╭──

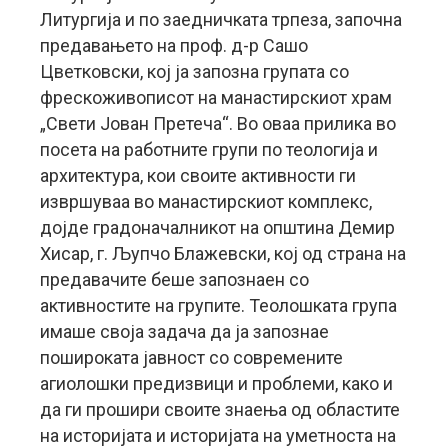
Литургија и по заедничката трпеза, започна
предавањето на проф. д-р Сашо
Цветковски, кој ја запозна групата со
фрескоживописот на манастирскиот храм
„Свети Јован Претеча“. Во оваа прилика во
посета на работните групи по теологија и
архитектура, кои своите активности ги
извршуваа во манастирскиот комплекс,
дојде градоначалникот на општина Демир
Хисар, г. Љупчо Блажевски, кој од страна на
предавачите беше запознаен со
активностите на групите. Теолошката група
имаше своја задача да ја запознае
пошироката јавност со современите
агиолошки предизвици и проблеми, како и
да ги прошири своите знаења од областите
на историјата и историјата на уметноста на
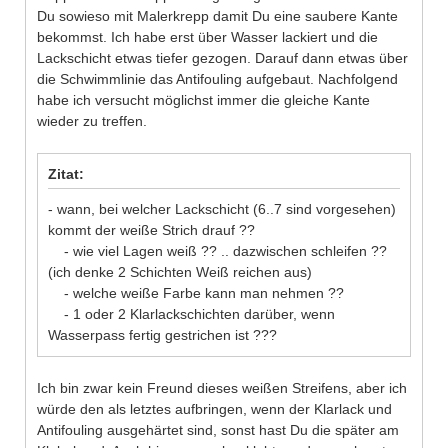
Du sowieso mit Malerkrepp damit Du eine saubere Kante
bekommst. Ich habe erst über Wasser lackiert und die
Lackschicht etwas tiefer gezogen. Darauf dann etwas über
die Schwimmlinie das Antifouling aufgebaut. Nachfolgend
habe ich versucht möglichst immer die gleiche Kante
wieder zu treffen.
Zitat:
- wann, bei welcher Lackschicht (6..7 sind vorgesehen)
kommt der weiße Strich drauf ??
- wie viel Lagen weiß ?? .. dazwischen schleifen ??
(ich denke 2 Schichten Weiß reichen aus)
- welche weiße Farbe kann man nehmen ??
- 1 oder 2 Klarlackschichten darüber, wenn
Wasserpass fertig gestrichen ist ???
Ich bin zwar kein Freund dieses weißen Streifens, aber ich
würde den als letztes aufbringen, wenn der Klarlack und
Antifouling ausgehärtet sind, sonst hast Du die später am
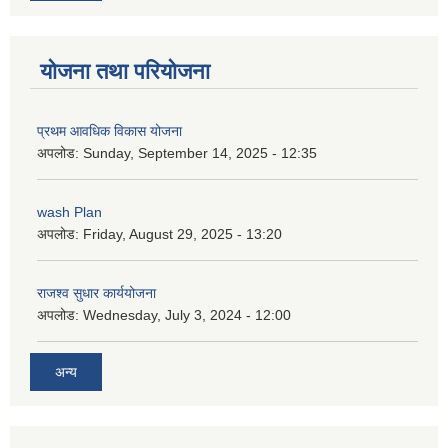
योजना तथा परियोजना
प्रथम आवधिक विकास योजना
अपलोड:
Sunday, September 14, 2025 - 12:35
wash Plan
अपलोड:
Friday, August 29, 2025 - 13:20
राजश्व सुधार कार्ययोजना
अपलोड:
Wednesday, July 3, 2024 - 12:00
अन्य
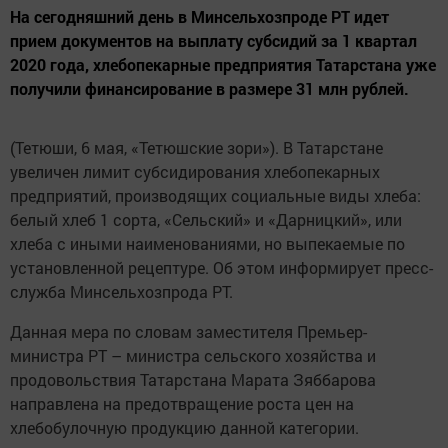
На сегодняшний день в Минсельхозпроде РТ идет
прием документов на выплату субсидий за 1 квартал
2020 года, хлебопекарные предприятия Татарстана уже
получили финансирование в размере 31 млн рублей.
(Тетюши, 6 мая, «Тетюшские зори»). В Татарстане
увеличен лимит субсидирования хлебопекарных
предприятий, производящих социальные виды хлеба:
белый хлеб 1 сорта, «Сельский» и «Дарницкий», или
хлеба с иными наименованиями, но выпекаемые по
установленной рецептуре. Об этом информирует пресс-
служба Минсельхозпрода РТ.
Данная мера по словам заместителя Премьер-
министра РТ – министра сельского хозяйства и
продовольствия Татарстана Марата Зяббарова
направлена на предотвращение роста цен на
хлебобулочную продукцию данной категории.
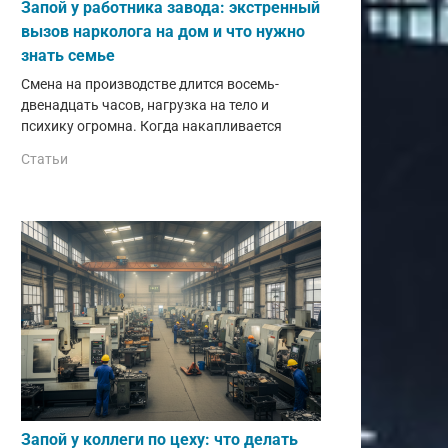
Запой у работника завода: экстренный
вызов нарколога на дом и что нужно
знать семье
Смена на производстве длится восемь-
двенадцать часов, нагрузка на тело и
психику огромна. Когда накапливается
Статьи
Запой у коллеги по цеху: что делать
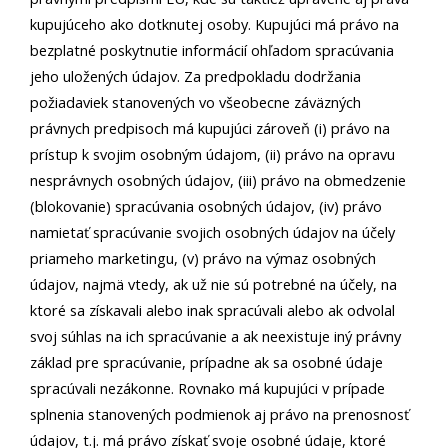
kupujúceho ako dotknutej osoby. Kupujúci má právo na
bezplatné poskytnutie informácií ohľadom spracúvania
jeho uložených údajov. Za predpokladu dodržania
požiadaviek stanovených vo všeobecne záväzných
právnych predpisoch má kupujúci zároveň (i) právo na
prístup k svojim osobným údajom, (ii) právo na opravu
nesprávnych osobných údajov, (iii) právo na obmedzenie
(blokovanie) spracúvania osobných údajov, (iv) právo
namietať spracúvanie svojich osobných údajov na účely
priameho marketingu, (v) právo na výmaz osobných
údajov, najmä vtedy, ak už nie sú potrebné na účely, na
ktoré sa získavali alebo inak spracúvali alebo ak odvolal
svoj súhlas na ich spracúvanie a ak neexistuje iný právny
základ pre spracúvanie, prípadne ak sa osobné údaje
spracúvali nezákonne. Rovnako má kupujúci v prípade
splnenia stanovených podmienok aj právo na prenosnosť
údajov, t.j. má právo získať svoje osobné údaje, ktoré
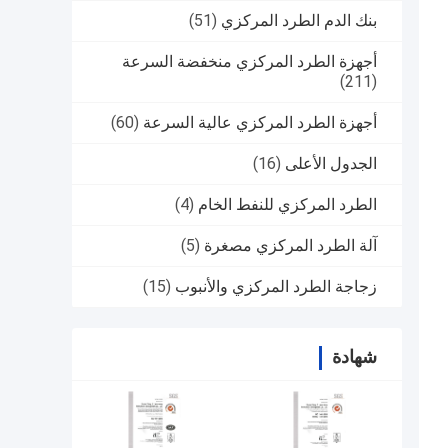
بنك الدم الطرد المركزي
(51)
أجهزة الطرد المركزي منخفضة السرعة
(211)
أجهزة الطرد المركزي عالية السرعة
(60)
الجدول الأعلى
(16)
الطرد المركزي للنفط الخام
(4)
آلة الطرد المركزي مصغرة
(5)
زجاجة الطرد المركزي والأنبوب
(15)
شهادة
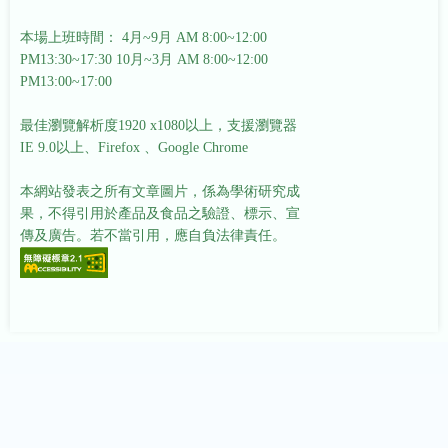
本場上班時間： 4月~9月 AM 8:00~12:00
PM13:30~17:30
10月~3月 AM 8:00~12:00
PM13:00~17:00
最佳瀏覽解析度1920 x1080以上，支援瀏覽器
IE 9.0以上、Firefox 、Google Chrome
本網站發表之所有文章圖片，係為學術研究成
果，不得引用於產品及食品之驗證、標示、宣
傳及廣告。若不當引用，應自負法律責任。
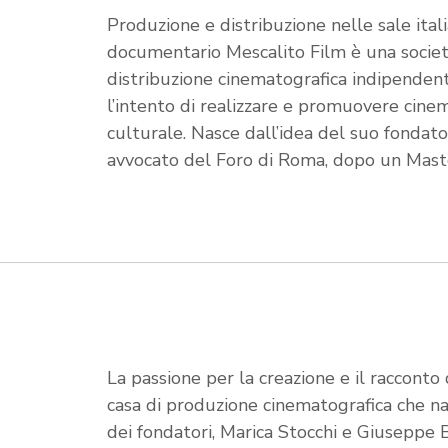
Produzione e distribuzione nelle sale ital
documentario Mescalito Film è una societ
distribuzione cinematografica indipenden
l’intento di realizzare e promuovere cinem
culturale. Nasce dall’idea del suo fondat
avvocato del Foro di Roma, dopo un Maste
La passione per la creazione e il racconto
casa di produzione cinematografica che na
dei fondatori, Marica Stocchi e Giuseppe B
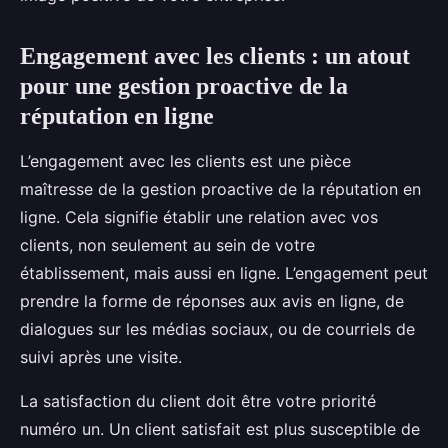
Engagement avec les clients : un atout
pour une gestion proactive de la
réputation en ligne
L’engagement avec les clients est une pièce
maîtresse de la gestion proactive de la réputation en
ligne. Cela signifie établir une relation avec vos
clients, non seulement au sein de votre
établissement, mais aussi en ligne. L’engagement peut
prendre la forme de réponses aux avis en ligne, de
dialogues sur les médias sociaux, ou de courriels de
suivi après une visite.
La satisfaction du client doit être votre priorité
numéro un. Un client satisfait est plus susceptible de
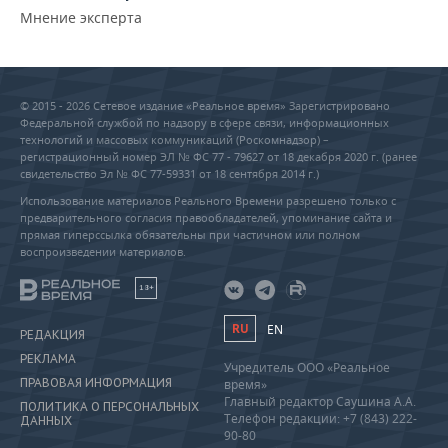
Мнение эксперта
© 2015 - 2026 Сетевое издание «Реальное время» Зарегистрировано
Федеральной службой по надзору в сфере связи, информационных
технологий и массовых коммуникаций (Роскомнадзор) –
регистрационный номер ЭЛ № ФС 77 - 79627 от 18 декабря 2020 г. (ранее
свидетельство Эл № ФС 77-59331 от 18 сентября 2014 г.)
Использование материалов Реального Времени разрешено только с
предварительного согласия правообладателей, упоминание сайта и
прямая гиперссылка обязательны при частичном или полном
воспроизведении материалов.
18+
RU
EN
РЕДАКЦИЯ
РЕКЛАМА
Учредитель ООО «Реальное
ПРАВОВАЯ ИНФОРМАЦИЯ
время»
Главный редактор Саушина А.А.
ПОЛИТИКА О ПЕРСОНАЛЬНЫХ
Телефон редакции: +7 (843) 222-
ДАННЫХ
90-80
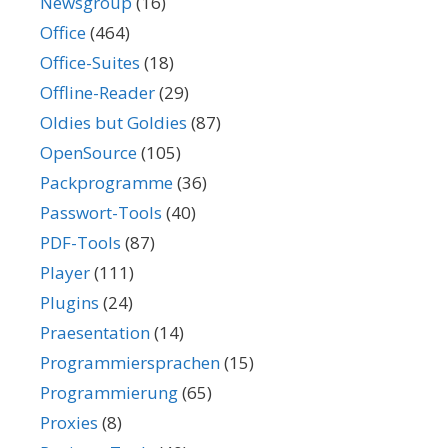
Newsgroup
(16)
Office
(464)
Office-Suites
(18)
Offline-Reader
(29)
Oldies but Goldies
(87)
OpenSource
(105)
Packprogramme
(36)
Passwort-Tools
(40)
PDF-Tools
(87)
Player
(111)
Plugins
(24)
Praesentation
(14)
Programmiersprachen
(15)
Programmierung
(65)
Proxies
(8)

╰──

Problem to solve:
Could you give again, word for word, the line with "Oldies but Goldies" and all lines after it through the end of the data? Leave out everything else.

Written response:
Oldies but Goldies
(87)
OpenSource
(105)
Packprogramme
(36)
Passwort-Tools
(40)
PDF-Tools
(87)
Player
(111)
Plugins
(24)
Praesentation
(14)
Programmiersprachen
(15)
Programmierung
(65)
Proxies
(8)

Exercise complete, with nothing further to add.